One tip I'll share is to always toast your whole fennel and anise seeds in a pan over med. heat. This REALLY brings the spices to life! Warms up the oils and brigs them out to the surface where they can really mix into the sausage. Old School Italian trick.,,,try it and you will like it.


----------



## dward51 (Jan 12, 2018)

indaswamp said:


> One tip I'll share is to always toast your whole fennel and anise seeds in a pan over med. heat. This REALLY brings the spices to life! Warms up the oils and brigs them out to the surface where they can really mix into the sausage. Old School Italian trick.,,,try it and you will like it.



Great tip and it does make a difference.

Just don't "over" toast them like I did one time.  Got distracted on a phone call.  I was standing there moving the fennel and anise around and just not paying attention as to how "toasted" it was becoming. Oh brother that was a potent acrid smell.....  Tossed them and toasted another batch.  If you go too far, you will know it.


----------



## chopsaw (Jan 13, 2018)

Dan , thanks a bunch . Did a batch as posted , and did one with no hot pepper . Fry test was perfect flavor for what I like .


----------



## bobrap (Jan 13, 2018)

Just wondering how long you guys let the meat sit in the fridge before stuffing.  I was going for 48 hrs and stuff today. but, something came up.  Think any problem if I put i off til tomorrow? Thanks, looking forward to this (as are a few buds :))


----------



## oberst (Jan 13, 2018)

If I wanted a spicy but not hot Italian should I cut the cayenne in half?  Just guessing.


----------



## indaswamp (Jan 13, 2018)

Opinions will vary, but It totally depends on how hot the cayenne runs. My home grown cayenne runs very hot so I adjust the amounts accordingly.

If the cayenne is light in color and not a dark red, the processor ground the seeds with the skins.

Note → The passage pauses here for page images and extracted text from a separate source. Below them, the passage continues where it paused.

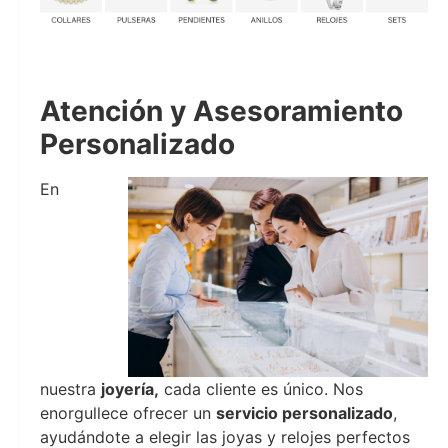
Joyeria Moments
Atención y Asesoramiento
Personalizado
En
nuestra
joyería,
cada cliente es único. Nos
enorgullece ofrecer un
servicio personalizado
,
ayudándote a elegir las joyas y relojes perfectos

That will make the cayenne powder hotter than normal. For a milder cayenne, what you want is a dark powder, which is just the skins and no seeds.


----------



## smokeymose (Jan 13, 2018)

bobrap said:


> Just wondering how long you guys let the meat sit in the fridge before stuffing.  I was going for 48 hrs and stuff today. but, something came up.  Think any problem if I put i off til tomorrow? Thanks, looking forward to this (as are a few buds :))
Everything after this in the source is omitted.